At first, all went as planned. One of the very first items I read was a quiz called “Are You a Model Mother?” According to the bullets, you are if…

  • You make every effort to regain an attractive figure.
  • You faithfully do any exercise your doctor may prescribe.
  • You find enough time each day to keep your home neat, tidy, and fresh.
  • You still make tasty and appetizing meals for the bread-winner to come home to.
  • You don’t let your newly added duties prevent you from carefully grooming and dressing.

There are others, too, but those were the ones I laughed about. Bread-winner! Attractive figure! Cleaning my house!

Another article titled “Such a Pretty Mother!” gave beauty advice.
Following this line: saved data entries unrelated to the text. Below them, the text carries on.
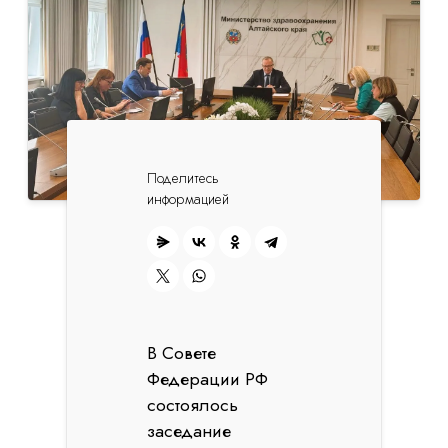
Поделитесь
информацией
В Совете
Федерации РФ
состоялось
заседание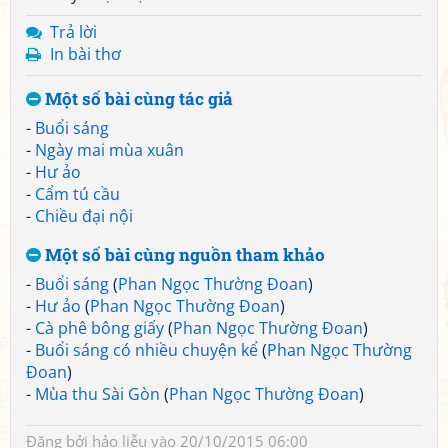
Trả lời
In bài thơ
Một số bài cùng tác giả
-
Buổi sáng
-
Ngày mai mùa xuân
-
Hư ảo
-
Cẩm tú cầu
-
Chiều đại nội
Một số bài cùng nguồn tham khảo
-
Buổi sáng
(
Phan Ngọc Thường Đoan
)
-
Hư ảo
(
Phan Ngọc Thường Đoan
)
-
Cà phê bông giấy
(
Phan Ngọc Thường Đoan
)
-
Buổi sáng có nhiều chuyện kể
(
Phan Ngọc Thường
Đoan
)
-
Mùa thu Sài Gòn
(
Phan Ngọc Thường Đoan
)
Đăng bởi
hảo liễu
vào 20/10/2015 06:00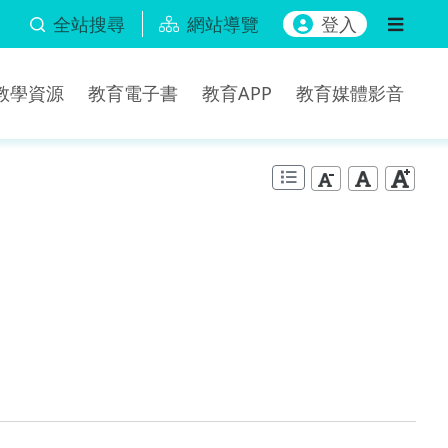
全站搜尋
網站導覽
登入
b教學資源
教育電子書
教育APP
教育媒體影音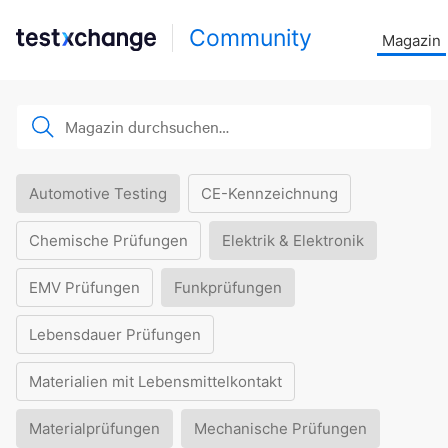
Community
Magazin
Automotive Testing
CE-Kennzeichnung
Chemische Prüfungen
Elektrik & Elektronik
EMV Prüfungen
Funkprüfungen
Lebensdauer Prüfungen
Materialien mit Lebensmittelkontakt
Materialprüfungen
Mechanische Prüfungen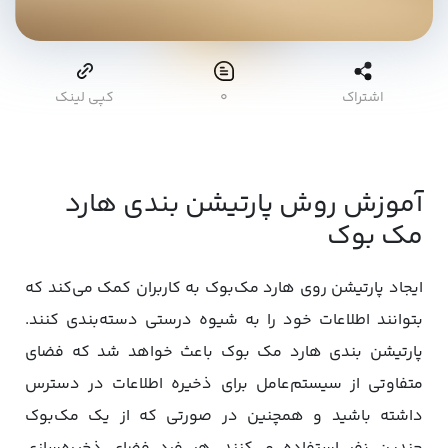
اشتراک
۰
کپی لینک
آموزش روش پارتیشن بندی هارد
مک بوک
ایجاد پارتیشن روی هارد مک‌بوک به کاربران کمک می‌کند که
بتوانند اطلاعات خود را به شیوه درستی دسته‌بندی کنند.
پارتیشن بندی هارد مک بوک باعث خواهد شد که فضای
متفاوتی از سیستم‌عامل برای ذخیره اطلاعات در دسترس
داشته باشید و همچنین در صورتی که از یک مک‌بوک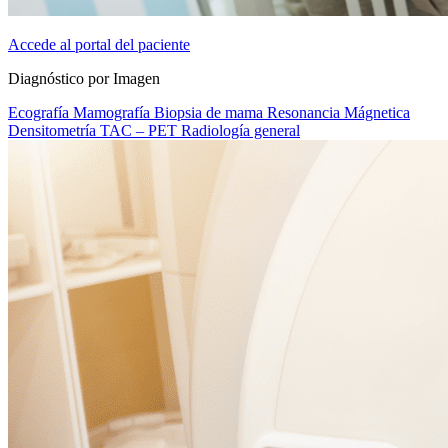
Accede al portal del paciente
Diagnóstico por Imagen
Ecografía
Mamografía
Biopsia de mama
Resonancia Mágnetica
Densitometría
TAC – PET
Radiología general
Make it an undying, undeviating rule never to appear at the breakfast table in pin curls without a glamour bandeau to hide them. And always remember the lipstick, please, for a bright morning face! … No reason for your husband to hide behind his newspaper because his little helpmate presents so dowdy a picture over the breakfast coffee!

I stayed up until midnight reading through my new/old magazines. I went to sleep and let my brain ruminate over how things were 60 years ago.

Then I woke up in the morning and looked around my house. It’s not filthy in the sense that there’s rotting food or dirty diapers lying around, but I’m not sure I’d call it “neat, tidy, or fresh.” There are newspapers stacked on my retro-’50s table, a pile of clothes waiting to be folded in the corner of a bedroom, and toys strewn everywhere. I haven’t vacuumed or dusted in…a long time. We eat out a lot. My daily beauty regimen consists of showering (hopefully before noon), combing my hair, and applying Chapstick.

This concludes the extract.